| About this task |
All entries below are to be set down again exactly as given.

^^^^

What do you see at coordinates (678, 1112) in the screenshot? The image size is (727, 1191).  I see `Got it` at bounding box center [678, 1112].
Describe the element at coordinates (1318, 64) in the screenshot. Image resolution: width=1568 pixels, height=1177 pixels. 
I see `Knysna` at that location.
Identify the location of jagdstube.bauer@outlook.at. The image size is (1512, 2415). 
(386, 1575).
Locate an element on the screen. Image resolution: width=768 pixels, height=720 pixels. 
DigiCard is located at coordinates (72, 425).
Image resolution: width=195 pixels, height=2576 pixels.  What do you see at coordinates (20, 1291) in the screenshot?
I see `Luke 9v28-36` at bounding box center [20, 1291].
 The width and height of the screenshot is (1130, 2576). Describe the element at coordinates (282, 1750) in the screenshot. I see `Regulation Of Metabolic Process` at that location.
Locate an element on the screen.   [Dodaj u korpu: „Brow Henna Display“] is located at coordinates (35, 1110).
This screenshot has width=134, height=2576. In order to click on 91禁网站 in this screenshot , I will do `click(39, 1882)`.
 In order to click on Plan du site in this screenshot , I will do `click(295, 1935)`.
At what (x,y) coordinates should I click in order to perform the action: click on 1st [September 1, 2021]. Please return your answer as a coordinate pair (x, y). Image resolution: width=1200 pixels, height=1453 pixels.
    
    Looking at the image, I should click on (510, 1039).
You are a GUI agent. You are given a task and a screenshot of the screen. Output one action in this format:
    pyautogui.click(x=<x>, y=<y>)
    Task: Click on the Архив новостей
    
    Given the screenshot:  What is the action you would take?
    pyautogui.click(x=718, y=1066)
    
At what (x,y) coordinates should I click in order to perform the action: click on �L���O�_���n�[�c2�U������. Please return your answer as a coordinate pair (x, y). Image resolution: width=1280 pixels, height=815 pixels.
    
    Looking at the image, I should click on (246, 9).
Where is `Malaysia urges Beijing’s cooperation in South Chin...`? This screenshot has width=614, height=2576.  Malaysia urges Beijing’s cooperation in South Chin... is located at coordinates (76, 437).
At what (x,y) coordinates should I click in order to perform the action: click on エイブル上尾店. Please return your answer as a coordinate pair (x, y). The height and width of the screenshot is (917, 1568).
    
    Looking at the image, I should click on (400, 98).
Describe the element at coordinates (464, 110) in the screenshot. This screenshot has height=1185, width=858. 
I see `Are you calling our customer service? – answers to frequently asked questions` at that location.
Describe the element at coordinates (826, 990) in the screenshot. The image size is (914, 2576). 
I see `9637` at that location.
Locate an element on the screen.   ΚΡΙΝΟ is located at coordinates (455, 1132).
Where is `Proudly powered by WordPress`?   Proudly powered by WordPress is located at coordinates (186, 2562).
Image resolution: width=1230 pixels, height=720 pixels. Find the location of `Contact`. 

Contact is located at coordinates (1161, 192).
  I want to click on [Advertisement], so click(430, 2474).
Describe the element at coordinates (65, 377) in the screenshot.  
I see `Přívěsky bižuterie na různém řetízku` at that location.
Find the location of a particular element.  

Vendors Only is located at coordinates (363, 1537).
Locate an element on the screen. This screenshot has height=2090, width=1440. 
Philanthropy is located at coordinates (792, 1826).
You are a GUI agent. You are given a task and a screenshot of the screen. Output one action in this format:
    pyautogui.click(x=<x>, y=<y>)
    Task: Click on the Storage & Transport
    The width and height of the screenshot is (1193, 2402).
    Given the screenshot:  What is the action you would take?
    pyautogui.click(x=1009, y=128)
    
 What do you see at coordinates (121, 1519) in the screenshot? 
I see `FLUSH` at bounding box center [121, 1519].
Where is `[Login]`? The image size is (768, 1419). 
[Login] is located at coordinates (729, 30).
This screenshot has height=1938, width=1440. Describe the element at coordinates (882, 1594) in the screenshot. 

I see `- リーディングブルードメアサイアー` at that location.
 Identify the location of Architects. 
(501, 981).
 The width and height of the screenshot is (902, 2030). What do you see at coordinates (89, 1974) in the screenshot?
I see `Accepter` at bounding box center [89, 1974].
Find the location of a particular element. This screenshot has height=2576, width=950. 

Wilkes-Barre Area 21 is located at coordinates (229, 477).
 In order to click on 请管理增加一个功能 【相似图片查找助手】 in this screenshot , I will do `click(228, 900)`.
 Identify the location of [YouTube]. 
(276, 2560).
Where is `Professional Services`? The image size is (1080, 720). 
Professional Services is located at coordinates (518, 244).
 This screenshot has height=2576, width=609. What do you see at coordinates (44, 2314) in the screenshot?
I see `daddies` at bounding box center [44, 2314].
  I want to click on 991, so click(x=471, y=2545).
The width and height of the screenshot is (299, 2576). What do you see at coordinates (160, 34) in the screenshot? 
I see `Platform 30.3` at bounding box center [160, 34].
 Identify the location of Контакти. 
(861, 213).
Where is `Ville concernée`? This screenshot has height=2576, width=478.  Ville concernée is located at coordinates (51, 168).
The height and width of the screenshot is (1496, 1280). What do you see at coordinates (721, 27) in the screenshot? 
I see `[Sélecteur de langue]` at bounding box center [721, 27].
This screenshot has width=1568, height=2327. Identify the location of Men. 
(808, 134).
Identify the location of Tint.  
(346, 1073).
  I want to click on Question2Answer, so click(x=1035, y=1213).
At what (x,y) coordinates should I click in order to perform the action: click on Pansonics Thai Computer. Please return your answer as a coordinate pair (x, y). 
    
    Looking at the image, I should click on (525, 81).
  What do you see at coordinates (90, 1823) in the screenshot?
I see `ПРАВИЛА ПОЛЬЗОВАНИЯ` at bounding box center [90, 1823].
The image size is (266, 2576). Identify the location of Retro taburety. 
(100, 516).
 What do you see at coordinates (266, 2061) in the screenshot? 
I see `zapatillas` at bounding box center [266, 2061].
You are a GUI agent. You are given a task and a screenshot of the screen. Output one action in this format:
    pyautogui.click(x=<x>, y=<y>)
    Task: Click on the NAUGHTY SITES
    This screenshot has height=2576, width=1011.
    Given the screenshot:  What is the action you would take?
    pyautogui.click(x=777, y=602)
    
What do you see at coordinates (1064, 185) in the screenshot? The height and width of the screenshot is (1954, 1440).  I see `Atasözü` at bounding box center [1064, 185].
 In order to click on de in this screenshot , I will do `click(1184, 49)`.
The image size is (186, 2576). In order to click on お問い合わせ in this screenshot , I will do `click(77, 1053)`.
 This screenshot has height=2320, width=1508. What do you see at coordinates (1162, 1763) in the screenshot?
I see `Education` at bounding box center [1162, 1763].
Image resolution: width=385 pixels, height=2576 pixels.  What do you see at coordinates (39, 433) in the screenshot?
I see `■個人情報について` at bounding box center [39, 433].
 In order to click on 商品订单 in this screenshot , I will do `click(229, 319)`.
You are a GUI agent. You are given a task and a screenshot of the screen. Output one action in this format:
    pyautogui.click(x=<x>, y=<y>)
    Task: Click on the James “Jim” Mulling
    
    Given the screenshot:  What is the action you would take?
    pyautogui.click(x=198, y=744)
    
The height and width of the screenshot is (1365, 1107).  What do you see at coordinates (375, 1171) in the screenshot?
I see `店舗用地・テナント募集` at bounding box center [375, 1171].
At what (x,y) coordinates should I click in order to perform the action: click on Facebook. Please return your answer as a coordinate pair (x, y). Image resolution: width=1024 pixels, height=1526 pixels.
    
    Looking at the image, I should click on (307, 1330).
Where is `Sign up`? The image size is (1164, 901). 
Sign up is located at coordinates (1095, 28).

^^^^

| Output below |
What do you see at coordinates (678, 1112) in the screenshot? The image size is (727, 1191).  I see `Got it` at bounding box center [678, 1112].
Describe the element at coordinates (1318, 64) in the screenshot. Image resolution: width=1568 pixels, height=1177 pixels. 
I see `Knysna` at that location.
Identify the location of jagdstube.bauer@outlook.at. The image size is (1512, 2415). 
(386, 1575).
Locate an element on the screen. Image resolution: width=768 pixels, height=720 pixels. 
DigiCard is located at coordinates (72, 425).
Image resolution: width=195 pixels, height=2576 pixels.  What do you see at coordinates (20, 1291) in the screenshot?
I see `Luke 9v28-36` at bounding box center [20, 1291].
 The width and height of the screenshot is (1130, 2576). Describe the element at coordinates (282, 1750) in the screenshot. I see `Regulation Of Metabolic Process` at that location.
Locate an element on the screen.   [Dodaj u korpu: „Brow Henna Display“] is located at coordinates (35, 1110).
This screenshot has width=134, height=2576. In order to click on 91禁网站 in this screenshot , I will do `click(39, 1882)`.
 In order to click on Plan du site in this screenshot , I will do `click(295, 1935)`.
At what (x,y) coordinates should I click in order to perform the action: click on 1st [September 1, 2021]. Please return your answer as a coordinate pair (x, y). Image resolution: width=1200 pixels, height=1453 pixels.
    
    Looking at the image, I should click on (510, 1039).
You are a GUI agent. You are given a task and a screenshot of the screen. Output one action in this format:
    pyautogui.click(x=<x>, y=<y>)
    Task: Click on the Архив новостей
    
    Given the screenshot:  What is the action you would take?
    pyautogui.click(x=718, y=1066)
    
At what (x,y) coordinates should I click in order to perform the action: click on �L���O�_���n�[�c2�U������. Please return your answer as a coordinate pair (x, y). Image resolution: width=1280 pixels, height=815 pixels.
    
    Looking at the image, I should click on (246, 9).
Where is `Malaysia urges Beijing’s cooperation in South Chin...`? This screenshot has width=614, height=2576.  Malaysia urges Beijing’s cooperation in South Chin... is located at coordinates (76, 437).
At what (x,y) coordinates should I click in order to perform the action: click on エイブル上尾店. Please return your answer as a coordinate pair (x, y). The height and width of the screenshot is (917, 1568).
    
    Looking at the image, I should click on (400, 98).
Describe the element at coordinates (464, 110) in the screenshot. This screenshot has height=1185, width=858. 
I see `Are you calling our customer service? – answers to frequently asked questions` at that location.
Describe the element at coordinates (826, 990) in the screenshot. The image size is (914, 2576). 
I see `9637` at that location.
Locate an element on the screen.   ΚΡΙΝΟ is located at coordinates (455, 1132).
Where is `Proudly powered by WordPress`?   Proudly powered by WordPress is located at coordinates (186, 2562).
Image resolution: width=1230 pixels, height=720 pixels. Find the location of `Contact`. 

Contact is located at coordinates (1161, 192).
  I want to click on [Advertisement], so click(430, 2474).
Describe the element at coordinates (65, 377) in the screenshot.  
I see `Přívěsky bižuterie na různém řetízku` at that location.
Find the location of a particular element.  

Vendors Only is located at coordinates (363, 1537).
Locate an element on the screen. This screenshot has height=2090, width=1440. 
Philanthropy is located at coordinates (792, 1826).
You are a GUI agent. You are given a task and a screenshot of the screen. Output one action in this format:
    pyautogui.click(x=<x>, y=<y>)
    Task: Click on the Storage & Transport
    The width and height of the screenshot is (1193, 2402).
    Given the screenshot:  What is the action you would take?
    pyautogui.click(x=1009, y=128)
    
 What do you see at coordinates (121, 1519) in the screenshot? 
I see `FLUSH` at bounding box center [121, 1519].
Where is `[Login]`? The image size is (768, 1419). 
[Login] is located at coordinates (729, 30).
This screenshot has height=1938, width=1440. Describe the element at coordinates (882, 1594) in the screenshot. 

I see `- リーディングブルードメアサイアー` at that location.
 Identify the location of Architects. 
(501, 981).
 The width and height of the screenshot is (902, 2030). What do you see at coordinates (89, 1974) in the screenshot?
I see `Accepter` at bounding box center [89, 1974].
Find the location of a particular element. This screenshot has height=2576, width=950. 

Wilkes-Barre Area 21 is located at coordinates (229, 477).
 In order to click on 请管理增加一个功能 【相似图片查找助手】 in this screenshot , I will do `click(228, 900)`.
 Identify the location of [YouTube]. 
(276, 2560).
Where is `Professional Services`? The image size is (1080, 720). 
Professional Services is located at coordinates (518, 244).
 This screenshot has height=2576, width=609. What do you see at coordinates (44, 2314) in the screenshot?
I see `daddies` at bounding box center [44, 2314].
  I want to click on 991, so click(x=471, y=2545).
The width and height of the screenshot is (299, 2576). What do you see at coordinates (160, 34) in the screenshot? 
I see `Platform 30.3` at bounding box center [160, 34].
 Identify the location of Контакти. 
(861, 213).
Where is `Ville concernée`? This screenshot has height=2576, width=478.  Ville concernée is located at coordinates (51, 168).
The height and width of the screenshot is (1496, 1280). What do you see at coordinates (721, 27) in the screenshot? 
I see `[Sélecteur de langue]` at bounding box center [721, 27].
This screenshot has width=1568, height=2327. Identify the location of Men. 
(808, 134).
Identify the location of Tint.  
(346, 1073).
  I want to click on Question2Answer, so click(x=1035, y=1213).
At what (x,y) coordinates should I click in order to perform the action: click on Pansonics Thai Computer. Please return your answer as a coordinate pair (x, y). 
    
    Looking at the image, I should click on (525, 81).
  What do you see at coordinates (90, 1823) in the screenshot?
I see `ПРАВИЛА ПОЛЬЗОВАНИЯ` at bounding box center [90, 1823].
The image size is (266, 2576). Identify the location of Retro taburety. 
(100, 516).
 What do you see at coordinates (266, 2061) in the screenshot? 
I see `zapatillas` at bounding box center [266, 2061].
You are a GUI agent. You are given a task and a screenshot of the screen. Output one action in this format:
    pyautogui.click(x=<x>, y=<y>)
    Task: Click on the NAUGHTY SITES
    This screenshot has height=2576, width=1011.
    Given the screenshot:  What is the action you would take?
    pyautogui.click(x=777, y=602)
    
What do you see at coordinates (1064, 185) in the screenshot? The height and width of the screenshot is (1954, 1440).  I see `Atasözü` at bounding box center [1064, 185].
 In order to click on de in this screenshot , I will do `click(1184, 49)`.
The image size is (186, 2576). In order to click on お問い合わせ in this screenshot , I will do `click(77, 1053)`.
 This screenshot has height=2320, width=1508. What do you see at coordinates (1162, 1763) in the screenshot?
I see `Education` at bounding box center [1162, 1763].
Image resolution: width=385 pixels, height=2576 pixels.  What do you see at coordinates (39, 433) in the screenshot?
I see `■個人情報について` at bounding box center [39, 433].
 In order to click on 商品订单 in this screenshot , I will do `click(229, 319)`.
You are a GUI agent. You are given a task and a screenshot of the screen. Output one action in this format:
    pyautogui.click(x=<x>, y=<y>)
    Task: Click on the James “Jim” Mulling
    
    Given the screenshot:  What is the action you would take?
    pyautogui.click(x=198, y=744)
    
The height and width of the screenshot is (1365, 1107).  What do you see at coordinates (375, 1171) in the screenshot?
I see `店舗用地・テナント募集` at bounding box center [375, 1171].
At what (x,y) coordinates should I click in order to perform the action: click on Facebook. Please return your answer as a coordinate pair (x, y). Image resolution: width=1024 pixels, height=1526 pixels.
    
    Looking at the image, I should click on (307, 1330).
Where is `Sign up`? The image size is (1164, 901). 
Sign up is located at coordinates (1095, 28).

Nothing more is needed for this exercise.